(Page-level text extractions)
┏━━
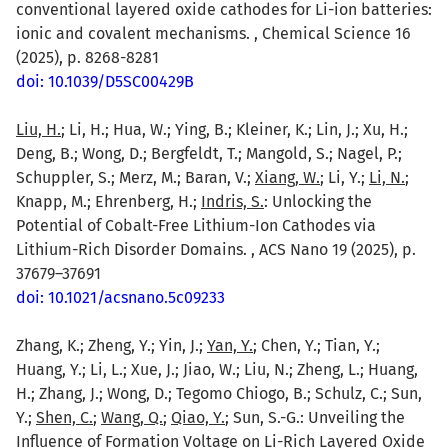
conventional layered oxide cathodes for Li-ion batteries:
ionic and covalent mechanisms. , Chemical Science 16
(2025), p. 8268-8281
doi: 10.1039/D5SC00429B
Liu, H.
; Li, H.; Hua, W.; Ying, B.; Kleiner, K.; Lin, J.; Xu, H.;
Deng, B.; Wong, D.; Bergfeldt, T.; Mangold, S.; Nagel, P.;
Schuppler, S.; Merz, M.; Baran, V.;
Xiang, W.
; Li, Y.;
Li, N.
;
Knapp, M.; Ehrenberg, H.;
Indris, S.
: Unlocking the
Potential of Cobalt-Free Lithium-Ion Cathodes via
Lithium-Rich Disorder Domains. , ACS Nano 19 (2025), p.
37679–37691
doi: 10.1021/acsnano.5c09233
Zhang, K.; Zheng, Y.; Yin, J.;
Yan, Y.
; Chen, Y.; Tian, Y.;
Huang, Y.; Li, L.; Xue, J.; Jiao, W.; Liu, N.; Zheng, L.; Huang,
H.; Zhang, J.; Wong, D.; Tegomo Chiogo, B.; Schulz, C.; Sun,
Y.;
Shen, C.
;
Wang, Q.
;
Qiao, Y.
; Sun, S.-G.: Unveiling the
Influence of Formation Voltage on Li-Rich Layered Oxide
┗━━
__WORK INSTRUCTIONS__.
Each line from the top of the records through the one containing "Lin, J.; Xu, H.;" needs to be transcribed exactly, without pictures.

__WRITTEN SOLUTION__.
conventional layered oxide cathodes for Li-ion batteries:
ionic and covalent mechanisms. , Chemical Science 16
(2025), p. 8268-8281
doi: 10.1039/D5SC00429B
Liu, H.
; Li, H.; Hua, W.; Ying, B.; Kleiner, K.; Lin, J.; Xu, H.;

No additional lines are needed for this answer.